A NORTHERN-Ireland based Christian organisation that seeks to engender or amplify feelings of self-loathing among members of LGBT communities is spitting tacks because the UK’s National Secular Society has labeled it ‘harmful’ and called for its charitable status to be revoked.
The Core Issues Trust, headed by “ex-gay” Mike Davidson, came out fighting after the NSS last week wrote to Northern Ireland’s Chief Charity Commissioner Nicole Lappin, Communities Minister Deirdre Hargey and Health Minister Robin Swann to point out the inappropriateness of CIT’s status.
NSS Chief Executive Stephen Evans said:
Bogus therapies which encourage people to change or suppress their sexuality are harmful and widely discredited.
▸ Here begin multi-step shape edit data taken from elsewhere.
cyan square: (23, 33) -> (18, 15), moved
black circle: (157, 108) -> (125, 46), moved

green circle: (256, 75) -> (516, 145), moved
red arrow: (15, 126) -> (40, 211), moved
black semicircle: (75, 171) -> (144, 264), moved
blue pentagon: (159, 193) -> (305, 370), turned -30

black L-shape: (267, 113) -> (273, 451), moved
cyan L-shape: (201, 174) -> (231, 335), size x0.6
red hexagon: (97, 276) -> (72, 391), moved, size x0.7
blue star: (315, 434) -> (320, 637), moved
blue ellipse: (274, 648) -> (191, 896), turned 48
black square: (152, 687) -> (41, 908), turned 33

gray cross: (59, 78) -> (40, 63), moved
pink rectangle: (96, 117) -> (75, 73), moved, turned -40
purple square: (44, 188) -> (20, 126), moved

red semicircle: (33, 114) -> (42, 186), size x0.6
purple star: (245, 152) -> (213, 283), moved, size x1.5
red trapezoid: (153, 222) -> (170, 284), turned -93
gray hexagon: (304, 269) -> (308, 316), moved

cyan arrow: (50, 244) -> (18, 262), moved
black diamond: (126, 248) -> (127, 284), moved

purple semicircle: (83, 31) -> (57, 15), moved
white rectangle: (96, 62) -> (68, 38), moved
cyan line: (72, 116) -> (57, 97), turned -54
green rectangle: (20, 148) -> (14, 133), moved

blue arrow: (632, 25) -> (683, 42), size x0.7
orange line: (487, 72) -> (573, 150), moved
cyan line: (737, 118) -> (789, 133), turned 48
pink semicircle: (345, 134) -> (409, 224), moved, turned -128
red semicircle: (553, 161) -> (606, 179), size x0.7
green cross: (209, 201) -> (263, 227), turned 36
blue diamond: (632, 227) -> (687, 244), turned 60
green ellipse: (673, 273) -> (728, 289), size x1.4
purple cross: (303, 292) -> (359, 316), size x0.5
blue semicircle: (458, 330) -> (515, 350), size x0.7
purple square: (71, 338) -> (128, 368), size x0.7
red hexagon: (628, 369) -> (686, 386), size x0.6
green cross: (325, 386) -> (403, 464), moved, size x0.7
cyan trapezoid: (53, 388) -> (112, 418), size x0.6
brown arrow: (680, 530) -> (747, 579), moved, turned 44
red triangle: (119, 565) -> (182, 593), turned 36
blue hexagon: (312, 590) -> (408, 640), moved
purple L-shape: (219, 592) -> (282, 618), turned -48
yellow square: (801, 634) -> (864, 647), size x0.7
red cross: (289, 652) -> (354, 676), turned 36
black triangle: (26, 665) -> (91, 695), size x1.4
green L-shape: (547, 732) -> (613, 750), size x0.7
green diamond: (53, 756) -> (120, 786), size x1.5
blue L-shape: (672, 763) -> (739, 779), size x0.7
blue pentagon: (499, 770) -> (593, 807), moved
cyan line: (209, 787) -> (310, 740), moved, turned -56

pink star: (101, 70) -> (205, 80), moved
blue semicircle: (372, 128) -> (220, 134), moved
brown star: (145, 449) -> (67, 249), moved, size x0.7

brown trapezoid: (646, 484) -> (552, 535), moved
Those promoting them shouldn’t enjoy the tax breaks and public recognition that charitable status brings.
CIT says on its website:
The Society accuses the Trust of causing harm by ‘actively promoting conversion therapy’. On the contrary, the Trust promotes client autonomy and advocates therapeutic and counselling choice for individuals dissatisfied with unwanted sexual attractions, feelings and behaviours or gender confusions.
The NSS appears to be intolerant of any viewpoint that does not promote secular humanism, or which support the rights and freedoms for individuals to live according to conscience informed by primary religious values.
We will no longer tolerate unsubstantiated accusations of harm against Core Issues Trust and call on the NSS to now provide the evidence upon which it claims we have harmed individuals or society.
The Trust promotes standard change-allowing therapies for adult persons no longer prepared to abide by an imposed political document – the ‘Memorandum of Understanding’ which restricts access to professional help and support for chosen identities unless they conform to progressive views on sexuality.
We wish to assert that statements made by politicians or special interest groups or executive bodies within the Mental Health fraternities which promote the normalisation of homosexual practice and transgenderism do not constitute scientific evidence or research data.
CIT (motto: challenging gender confusion; upholding science and conscience) sets out its “public benefits” on the Charity Commission of Northern Ireland’s website. Buried within 893 words of obfuscation, deceit and meaningless waffle are these words:
It will come as no surprise that CIT is closely associated with deranged homophobe Andrea Minichiello Williams, above, CEO of Christian Concern, which went into outrage overdrive in 2013 when the British Psychodrama Association (BPA) removed Davidson from its register of trainee psychotherapists under the direction of the United Kingdom Council for Psychotherapy (UKCP).
With state support of aggressive secularism in the UK increasing, there may be a high level of intolerance from those insisting on the right not to be offended. For example, viewpoints unable to support the right of individuals to reduce or end unwanted homosexual behaviours or to express in support of doing so, may offend some groups. Claims that initiatives supporting individuals choosing to leave homosexual practices for example, are always harmful, will be made.
According to the Irish Times, Davidson has many critics:
And the fiercest of them believe that it is morally wrong, and actively dangerous, even to discuss his activities publicly.
Jayne Ozanne, above, a Christian LGBTQ campaigner who underwent conversion therapy which left her suicidal, is highly reluctant to speak about him at all. She has previously expressed her desire for the British government to criminalise Davidson.
If you name him and his business, you’re driving business his way.
Ozanne recently published a UK survey on faith and sexuality, with 4,613 respondents, of whom 458 people said there had been attempts to change their sexuality. A total of 193 said they had experienced suicidal thoughts and 91 said they had attempted suicide. Twenty-two people reported that they had been forced to undergo sexual activity with someone of the opposite gender.
The Charity Commission indicated that the NSS’s letter will be considered in detail. A spokesperson said:
The purpose of charity law is not to say if a certain belief is right or wrong. The definition of a charity in law says that you must be established for exclusively charitable purposes. A purpose must be beneficial, not harmful.
If any organisation, including a religious one, requires improper pressure to be placed on people to remain within that organisation against their will, or completely withdraw from society, then there is likely to be more harm than benefit.
A purpose must also not promote hatred towards others who do not share the same religion. The commission is considering in detail the issues raised.